As Dubin clarified during the question-and-answer period, “Philadelphia was not a center of giving blacks full rights. But I don’t know of any city in
the North that was doing anything we should be proud of.”
Dubin made it clear that Catto, who is ostensibly the focus of the book, is also a means for the authors to tell a larger and more important story,
what they referred to as the “first Civil Rights Movement.”
What Biddle and Dubin mean by that phrase is the struggle of all the forgotten men and women, black and white, who worked to bring a full measure of
liberty, equality, and civil rights, to African-Americans before, during, and immediately after the Civil War.
To most educated Americans, Civil Rights conjures images from the 1950s and 1960s. And many people have at least heard of Frederick Douglass. But when
Biddle asked for a show of hands from those who recognized the names of people who fought for Civil Rights long before Martin Luther King Jr., people
like Martin Delany and Henry Highland Garnet, only five people at most responded.
Biddle and Dubin acknowledged that they too were woefully unaware of this history, but they also knew that they were on to something.
“We’re reporters and reporters live and breathe for a good story,” Biddle said. “You know you’ve got a great story if no one knows it. But it’s best if
it’s a story that makes a difference.”
According to the authors’ website, tastingfreedombook.com, Dubin first learned about Catto in 1993. He was researching his book on South Philadelphia,
when a helpful archivist at the Library Company of Philadelphia, Phil Lapsansky, suggested that he peruse a scholarly article on Catto. A few years
later, Biddle was driving in his car listening to the radio when he happened to hear Roger Lane, now an emeritus professor of history at Haverford
College, speaking about this largely forgotten figure.
Sometime in 2000, the two men realized that they both knew of and were fascinated by Catto’s life, so they set about investigating him further.

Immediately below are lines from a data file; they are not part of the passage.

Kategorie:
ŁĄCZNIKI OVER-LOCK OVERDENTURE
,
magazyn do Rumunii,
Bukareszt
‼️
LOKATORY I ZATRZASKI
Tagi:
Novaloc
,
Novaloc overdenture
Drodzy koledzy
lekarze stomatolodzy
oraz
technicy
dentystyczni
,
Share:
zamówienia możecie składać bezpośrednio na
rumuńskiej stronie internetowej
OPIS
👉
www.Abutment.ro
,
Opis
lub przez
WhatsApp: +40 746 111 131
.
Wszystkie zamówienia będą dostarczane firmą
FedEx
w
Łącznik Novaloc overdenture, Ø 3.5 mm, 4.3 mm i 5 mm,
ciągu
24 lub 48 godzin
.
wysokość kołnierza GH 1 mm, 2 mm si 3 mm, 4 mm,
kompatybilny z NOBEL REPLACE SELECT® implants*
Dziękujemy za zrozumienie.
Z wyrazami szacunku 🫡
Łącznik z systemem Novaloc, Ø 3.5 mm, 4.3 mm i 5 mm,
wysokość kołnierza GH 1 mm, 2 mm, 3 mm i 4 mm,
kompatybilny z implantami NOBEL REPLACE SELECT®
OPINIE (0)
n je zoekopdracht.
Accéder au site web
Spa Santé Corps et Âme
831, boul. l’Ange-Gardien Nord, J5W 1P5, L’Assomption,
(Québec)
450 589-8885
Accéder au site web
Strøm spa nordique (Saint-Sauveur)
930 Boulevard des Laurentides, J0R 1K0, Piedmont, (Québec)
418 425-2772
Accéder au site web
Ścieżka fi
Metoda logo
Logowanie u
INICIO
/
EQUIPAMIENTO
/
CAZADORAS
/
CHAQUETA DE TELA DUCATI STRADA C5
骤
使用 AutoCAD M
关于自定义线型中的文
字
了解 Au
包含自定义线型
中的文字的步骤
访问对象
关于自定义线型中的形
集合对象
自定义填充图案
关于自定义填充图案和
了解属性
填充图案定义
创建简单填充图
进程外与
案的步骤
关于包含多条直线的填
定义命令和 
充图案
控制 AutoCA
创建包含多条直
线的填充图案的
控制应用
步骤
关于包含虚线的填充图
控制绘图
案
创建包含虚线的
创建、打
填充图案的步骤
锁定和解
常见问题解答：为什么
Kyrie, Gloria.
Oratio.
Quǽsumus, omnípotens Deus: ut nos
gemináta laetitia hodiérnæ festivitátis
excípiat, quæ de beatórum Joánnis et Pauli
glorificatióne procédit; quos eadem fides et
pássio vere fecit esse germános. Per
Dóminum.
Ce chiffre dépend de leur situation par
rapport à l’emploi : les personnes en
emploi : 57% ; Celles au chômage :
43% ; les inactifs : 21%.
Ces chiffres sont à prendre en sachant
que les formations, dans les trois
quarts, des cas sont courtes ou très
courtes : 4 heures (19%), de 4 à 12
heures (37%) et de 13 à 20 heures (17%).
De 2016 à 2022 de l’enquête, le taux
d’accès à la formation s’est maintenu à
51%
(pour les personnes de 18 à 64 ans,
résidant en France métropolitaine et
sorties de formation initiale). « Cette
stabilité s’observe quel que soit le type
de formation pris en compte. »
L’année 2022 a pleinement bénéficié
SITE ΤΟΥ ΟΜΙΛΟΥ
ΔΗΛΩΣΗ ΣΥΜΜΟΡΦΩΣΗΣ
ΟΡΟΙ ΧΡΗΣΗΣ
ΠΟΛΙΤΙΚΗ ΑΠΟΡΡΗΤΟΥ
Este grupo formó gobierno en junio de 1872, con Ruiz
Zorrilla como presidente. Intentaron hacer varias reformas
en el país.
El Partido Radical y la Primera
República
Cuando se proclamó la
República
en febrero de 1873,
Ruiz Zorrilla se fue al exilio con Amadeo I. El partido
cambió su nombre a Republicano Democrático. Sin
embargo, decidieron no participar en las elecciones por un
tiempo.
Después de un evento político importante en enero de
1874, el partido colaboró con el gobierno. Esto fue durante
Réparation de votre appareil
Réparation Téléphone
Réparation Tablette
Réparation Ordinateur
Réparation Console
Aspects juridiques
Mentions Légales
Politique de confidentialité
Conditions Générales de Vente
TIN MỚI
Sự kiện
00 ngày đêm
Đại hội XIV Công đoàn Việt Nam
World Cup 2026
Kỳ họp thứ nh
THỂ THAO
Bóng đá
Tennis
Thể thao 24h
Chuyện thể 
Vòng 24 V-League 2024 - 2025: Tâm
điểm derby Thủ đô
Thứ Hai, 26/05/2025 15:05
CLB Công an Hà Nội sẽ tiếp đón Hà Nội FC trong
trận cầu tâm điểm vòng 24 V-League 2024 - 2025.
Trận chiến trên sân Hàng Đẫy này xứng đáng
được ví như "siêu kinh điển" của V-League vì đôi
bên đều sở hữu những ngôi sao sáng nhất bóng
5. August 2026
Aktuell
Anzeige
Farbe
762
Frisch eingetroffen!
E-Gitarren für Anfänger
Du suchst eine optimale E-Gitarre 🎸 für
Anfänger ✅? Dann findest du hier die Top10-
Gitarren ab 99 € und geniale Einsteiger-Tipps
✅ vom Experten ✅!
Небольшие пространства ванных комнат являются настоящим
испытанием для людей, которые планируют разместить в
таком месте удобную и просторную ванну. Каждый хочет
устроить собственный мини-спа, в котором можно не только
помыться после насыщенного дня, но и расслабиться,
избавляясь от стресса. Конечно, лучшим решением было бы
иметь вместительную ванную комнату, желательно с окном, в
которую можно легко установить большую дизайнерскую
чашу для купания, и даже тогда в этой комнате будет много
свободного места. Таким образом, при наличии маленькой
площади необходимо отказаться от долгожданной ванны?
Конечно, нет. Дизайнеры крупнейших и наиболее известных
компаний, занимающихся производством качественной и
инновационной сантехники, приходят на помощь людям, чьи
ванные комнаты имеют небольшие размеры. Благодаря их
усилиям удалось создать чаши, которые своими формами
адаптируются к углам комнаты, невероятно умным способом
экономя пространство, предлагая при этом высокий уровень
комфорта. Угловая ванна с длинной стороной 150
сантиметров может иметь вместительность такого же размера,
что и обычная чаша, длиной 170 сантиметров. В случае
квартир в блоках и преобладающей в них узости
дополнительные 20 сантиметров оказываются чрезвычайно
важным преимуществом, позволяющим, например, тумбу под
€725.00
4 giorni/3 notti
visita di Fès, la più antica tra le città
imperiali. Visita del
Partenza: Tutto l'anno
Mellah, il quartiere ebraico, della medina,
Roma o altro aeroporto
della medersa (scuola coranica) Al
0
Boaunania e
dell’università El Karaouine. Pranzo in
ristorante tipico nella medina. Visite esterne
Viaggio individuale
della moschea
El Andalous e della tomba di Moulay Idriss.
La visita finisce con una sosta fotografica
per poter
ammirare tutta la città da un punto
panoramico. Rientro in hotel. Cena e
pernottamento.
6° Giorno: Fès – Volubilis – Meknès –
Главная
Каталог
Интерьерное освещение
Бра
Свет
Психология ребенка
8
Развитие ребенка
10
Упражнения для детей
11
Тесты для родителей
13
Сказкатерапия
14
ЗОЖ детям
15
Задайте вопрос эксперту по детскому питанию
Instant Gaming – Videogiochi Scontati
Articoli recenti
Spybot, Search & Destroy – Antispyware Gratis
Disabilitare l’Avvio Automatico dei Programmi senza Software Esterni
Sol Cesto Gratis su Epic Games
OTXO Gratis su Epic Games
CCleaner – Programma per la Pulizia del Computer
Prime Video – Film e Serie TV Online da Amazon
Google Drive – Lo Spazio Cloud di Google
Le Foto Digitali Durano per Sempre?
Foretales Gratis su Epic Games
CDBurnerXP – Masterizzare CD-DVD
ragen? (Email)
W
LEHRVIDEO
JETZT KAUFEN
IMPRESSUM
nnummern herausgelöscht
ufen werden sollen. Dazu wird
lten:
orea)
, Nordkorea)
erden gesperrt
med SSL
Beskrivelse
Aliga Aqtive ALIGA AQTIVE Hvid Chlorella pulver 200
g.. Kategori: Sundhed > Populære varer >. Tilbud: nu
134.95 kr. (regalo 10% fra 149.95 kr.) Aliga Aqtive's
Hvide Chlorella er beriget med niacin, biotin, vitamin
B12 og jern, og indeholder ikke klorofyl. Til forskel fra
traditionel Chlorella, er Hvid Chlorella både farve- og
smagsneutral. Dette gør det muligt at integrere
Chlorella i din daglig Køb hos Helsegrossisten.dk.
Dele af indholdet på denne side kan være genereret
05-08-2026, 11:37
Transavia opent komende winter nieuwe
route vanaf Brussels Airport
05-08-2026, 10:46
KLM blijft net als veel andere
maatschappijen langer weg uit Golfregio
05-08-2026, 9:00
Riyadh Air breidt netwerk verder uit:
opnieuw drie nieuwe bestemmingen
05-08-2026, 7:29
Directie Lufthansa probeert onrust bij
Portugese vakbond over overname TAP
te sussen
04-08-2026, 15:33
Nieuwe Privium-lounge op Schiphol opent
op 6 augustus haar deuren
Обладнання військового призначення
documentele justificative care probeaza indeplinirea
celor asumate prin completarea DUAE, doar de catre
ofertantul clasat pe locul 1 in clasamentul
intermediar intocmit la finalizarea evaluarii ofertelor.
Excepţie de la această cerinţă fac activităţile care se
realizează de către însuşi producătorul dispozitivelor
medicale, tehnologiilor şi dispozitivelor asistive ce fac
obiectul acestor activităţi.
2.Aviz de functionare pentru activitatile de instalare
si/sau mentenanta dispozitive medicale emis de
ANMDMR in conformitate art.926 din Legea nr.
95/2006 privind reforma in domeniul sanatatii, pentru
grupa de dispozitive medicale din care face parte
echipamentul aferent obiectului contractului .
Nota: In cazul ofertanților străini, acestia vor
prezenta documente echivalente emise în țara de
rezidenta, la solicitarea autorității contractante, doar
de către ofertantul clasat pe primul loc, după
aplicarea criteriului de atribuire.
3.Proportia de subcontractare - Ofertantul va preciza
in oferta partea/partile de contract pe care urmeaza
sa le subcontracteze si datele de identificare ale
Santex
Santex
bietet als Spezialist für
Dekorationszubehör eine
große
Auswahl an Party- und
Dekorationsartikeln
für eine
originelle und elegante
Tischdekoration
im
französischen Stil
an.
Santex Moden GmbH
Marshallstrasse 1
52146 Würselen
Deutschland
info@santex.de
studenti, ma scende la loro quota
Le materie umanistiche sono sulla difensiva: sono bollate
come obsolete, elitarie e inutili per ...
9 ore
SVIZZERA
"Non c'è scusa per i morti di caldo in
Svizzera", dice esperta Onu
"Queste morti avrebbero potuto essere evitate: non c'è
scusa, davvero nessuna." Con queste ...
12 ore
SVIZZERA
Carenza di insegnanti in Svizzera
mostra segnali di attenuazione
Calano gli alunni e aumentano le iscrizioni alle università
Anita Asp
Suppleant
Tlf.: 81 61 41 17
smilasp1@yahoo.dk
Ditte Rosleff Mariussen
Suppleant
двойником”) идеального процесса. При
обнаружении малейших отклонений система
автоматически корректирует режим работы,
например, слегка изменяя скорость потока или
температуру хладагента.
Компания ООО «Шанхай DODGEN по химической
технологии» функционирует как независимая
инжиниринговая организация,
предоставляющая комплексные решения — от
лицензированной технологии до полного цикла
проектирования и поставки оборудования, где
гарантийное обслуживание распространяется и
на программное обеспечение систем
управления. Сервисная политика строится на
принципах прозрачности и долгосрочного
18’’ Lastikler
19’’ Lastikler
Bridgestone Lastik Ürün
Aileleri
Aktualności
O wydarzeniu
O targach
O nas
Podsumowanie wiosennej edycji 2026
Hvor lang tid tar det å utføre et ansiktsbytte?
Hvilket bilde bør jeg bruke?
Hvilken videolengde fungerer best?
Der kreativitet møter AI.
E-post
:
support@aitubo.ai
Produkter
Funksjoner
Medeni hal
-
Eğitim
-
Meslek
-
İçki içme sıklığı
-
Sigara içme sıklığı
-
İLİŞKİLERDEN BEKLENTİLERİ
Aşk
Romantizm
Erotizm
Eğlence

Biddle
recounted how he began plugging Catto’s name into Google, hoping that records or an amateur genealogist would turn up more information.
Fortunately, Leonard Garnet Smith, a descendant of Catto’s, was also searching online for information about the man whose memory had been kept alive
within the family. The three met and, with Smith’s blessing and support, the intrepid reporters plunged further into their research.
What they unearthed is a Philadelphia that will be unfamiliar to most readers: the city was home to the Institute for Colored Youth, where Catto
taught. It also fielded an all-black baseball team, the Philadelphia Pythians, for whom he played second base. It was also a city whose Quaker roots
made some responsive to abolition but whose industrialists profited from business with southern landowners.
Perhaps Catto’s ancestor, Leonard Smith, put it best. The 66-year-old retiree who traveled from his home in Virginia for the event said, “I want to
thank you on behalf of my family. This story is not just about one man, Octavius Catto. It’s also about democracy and freedom and America.”
The authors’ next appearance is Wednesday, October 6 at the Historical Society of Pennsylvania.